<<<<

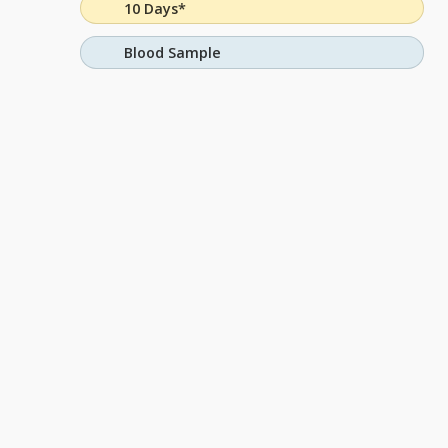
10 Days*
Blood Sample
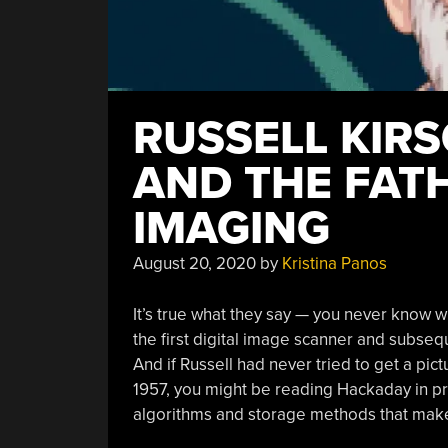
RUSSELL KIRS
AND THE FATH
IMAGING
August 20, 2020
by
Kristina Panos
It’s true what they say — you never know w
the first digital image scanner and subsequ
And if Russell had never tried to get a pic
1957, you might be reading Hackaday in prin
algorithms and storage methods that make d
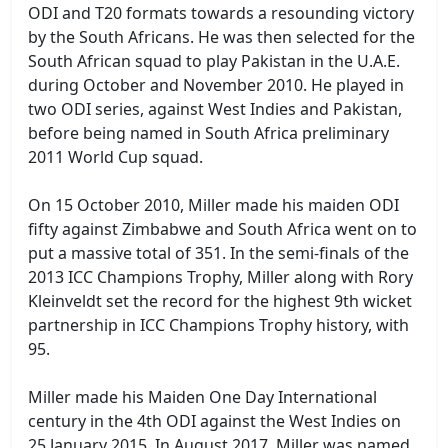
ODI and T20 formats towards a resounding victory
by the South Africans. He was then selected for the
South African squad to play Pakistan in the U.A.E.
during October and November 2010. He played in
two ODI series, against West Indies and Pakistan,
before being named in South Africa preliminary
2011 World Cup squad.
On 15 October 2010, Miller made his maiden ODI
fifty against Zimbabwe and South Africa went on to
put a massive total of 351. In the semi-finals of the
2013 ICC Champions Trophy, Miller along with Rory
Kleinveldt set the record for the highest 9th wicket
partnership in ICC Champions Trophy history, with
95.
Miller made his Maiden One Day International
century in the 4th ODI against the West Indies on
25 January 2015. In August 2017, Miller was named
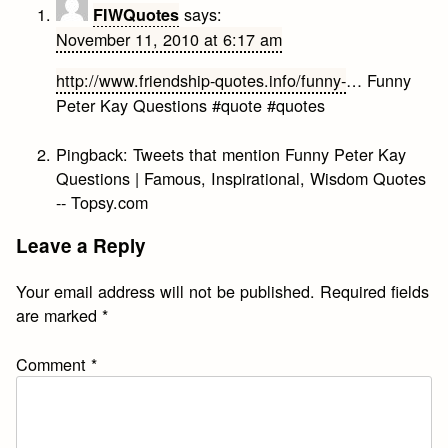
says:
FIWQuotes
November 11, 2010 at 6:17 am
http://www.friendship-quotes.info/funny-
… Funny
Peter Kay Questions #quote #quotes
Pingback:
Tweets that mention Funny Peter Kay
Questions | Famous, Inspirational, Wisdom Quotes
-- Topsy.com
Leave a Reply
Your email address will not be published.
Required fields
are marked
*
Comment
*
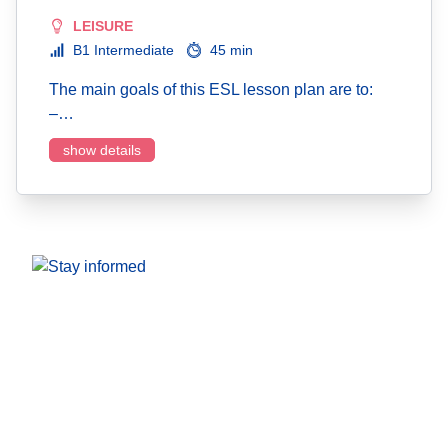
LEISURE
B1 Intermediate
45 min
The main goals of this ESL lesson plan are to:
–…
show details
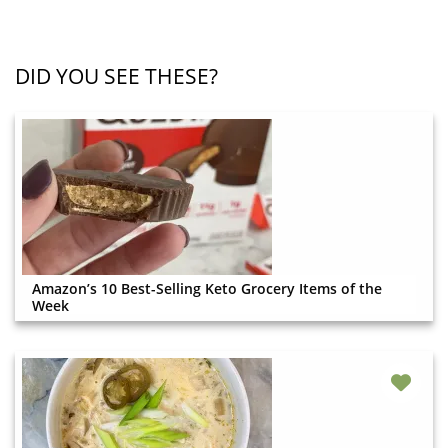
DID YOU SEE THESE?
Amazon’s 10 Best-Selling Keto Grocery Items of the
Week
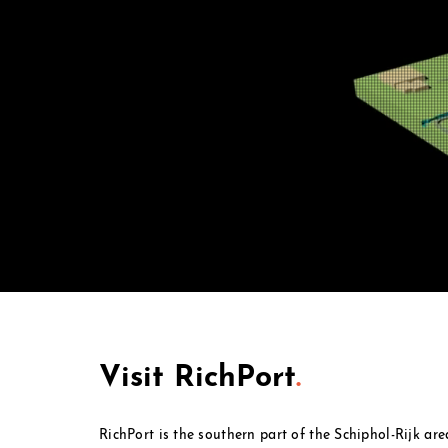
Visit RichPort
.
RichPort is the southern part of the Schiphol-Rijk ar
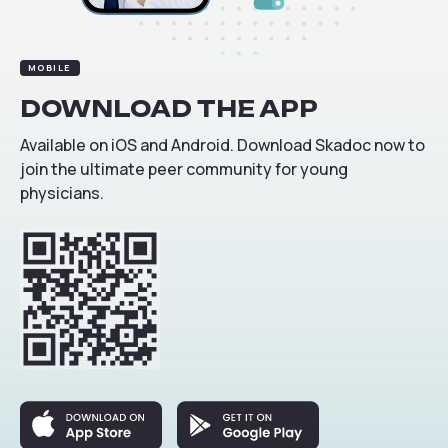
MOBILE
DOWNLOAD
THE
APP
Available on iOS and Android. Download Skadoc now to
join the ultimate peer community for young
physicians.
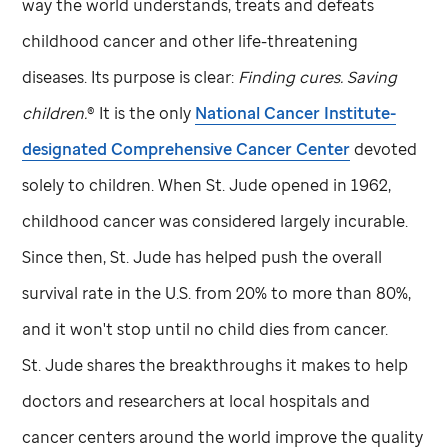
way the world understands, treats and defeats
childhood cancer and other life-threatening
diseases. Its purpose is clear:
Finding cures. Saving
children.
® It is the only
National Cancer Institute-
designated Comprehensive Cancer Center
devoted
solely to children. When
St. Jude
opened in 1962,
childhood cancer was considered largely incurable.
Since then,
St. Jude
has helped push the overall
survival rate in the U.S. from 20% to more than 80%,
and it won't stop until no child dies from cancer.
St. Jude
shares the breakthroughs it makes to help
doctors and researchers at local hospitals and
cancer centers around the world improve the quality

>>>>

* TASK DETAILS
Pictures stay out. Transcribe the lines from the start of the entries above through the line with "1957, you might be reading Hackaday in prin", exactly.

* SOLUTION TO THE EXERCISE
10 Days*
Blood Sample
RUSSELL KIRS
AND THE FATH
IMAGING
August 20, 2020
by
Kristina Panos
It’s true what they say — you never know w
the first digital image scanner and subsequ
And if Russell had never tried to get a pic
1957, you might be reading Hackaday in prin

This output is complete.